▶ [WHAT IS REQUIRED]: Every line in the listing that holds "주거용으로" counts once; state the total and nothing more.

▶ [SUPPLIED MATERIAL]:
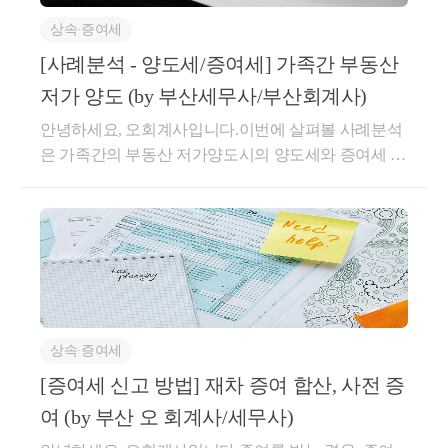
나② 은행 담보대출이 된 경우 입니다.이 경우, 타인이
상시 주거용으로 사용하지 않는 별장은 주택에 포함되지 않
상속∙증여세
아닌 자녀가 전세로 살아도 인정이 되느냐 여부입니
습니다.
다.법에서는자녀와의 전세계약이라도 전세금이 실제
[사례분석 - 양도세/증여세] 가족간 부동산
로 수수되고 자녀가 그 집에 실제 전세로 살고 있다면,
다만, 
아파트를 별장으로 취득하는 경우 이는 주택
으로 봅니
저가 양도 (by 부산세무사/부산회계사)
타인이 아닌 자녀라고 부담부증여를 배제할 논리는 없
다.
안녕하세요, 오회계사입니다.이번에 살펴볼 사례분석
다고 판단하고 있습니다.이와 관련, 여러 질의회신이
은 가족간의 부동산 저가양도시의 양도세와 증여세 사
있는데 대표적인 몇개를 살펴보면[사례1]부모 소유 시
례입니다. 저가거래시 주의할 점은 무엇인지에 중점을
세 2.4억인 주택에 딸이 전세 1.1억을 실제 통장 이체로
두고 살펴보도록 하겠습니다.세부적으로 살펴보면,특
지급하고, 전세로 살고 있음⇒ 전세 1.1억은 채무 인수
9. 
펜션
수관계자간에 부동산을시가 보다 낮게거래하는 경우,
로 보아 부담부 증여로 봅니다.이 경우, 2.4억 - 1.1억=1.
펜션은 주택에 해당하지 않습니다만, 전 세대원이 
펜션의 일
양도차익이 재계산되거나증여세를 납부해야 할 수 있
3억은 증여, 전세 1.1억은 양도입니다.상증, 상속증여
습니다.특수관계자간의 저가 거래시①양도세시가와
부를 상시 주거용으로 사용하는 경우 겸용주택에 해당합니
세과-18 , 2015.01.20[ 제 목 ]부담부증여 해당여부 등[
의 차이가Min [5%,3억]이상인 경우, 매도자의 양도차
요 지 ]직계존비속 사이에 임대차계약이 체결된 재산
다.
익 계산시 저가 매매가격이 아닌 시가에 매각한 것으
을 증여하면서 해당 재산에 해당하는 채무(임대보증
상속∙증여세
로 보아 양도세를 계산하는데 이를 부당행위계산 부인
금)를 수증자가인수하는 사실이 입증된 때에는 증여재
이라고 합니다.②증여세시가와의 차이가Min [30%,3
[증여세 신고 방법] 재차 증여 합산, 사전 증
산의 가액에서 그 채무를 차감하는 것임1. 사실관계 및
억]이상인 경우, 그 초과하는 금액은 저가로 매입한 자
질의내용O 사실관계- 출가한 딸에게 아파트(현 시가
10. 
기숙사
여 (by 부산 오 회계사/세무사)
가 증여받은 것으로 봅니다.예를 들어, 부친이 10억의
약 2억4천만원)를 증여하고자 하는데 딸이 증여받고자
공장에 부수된 기숙사는 주택으로 보지 않습니다.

▶ [YOUR SOLUTION]: 2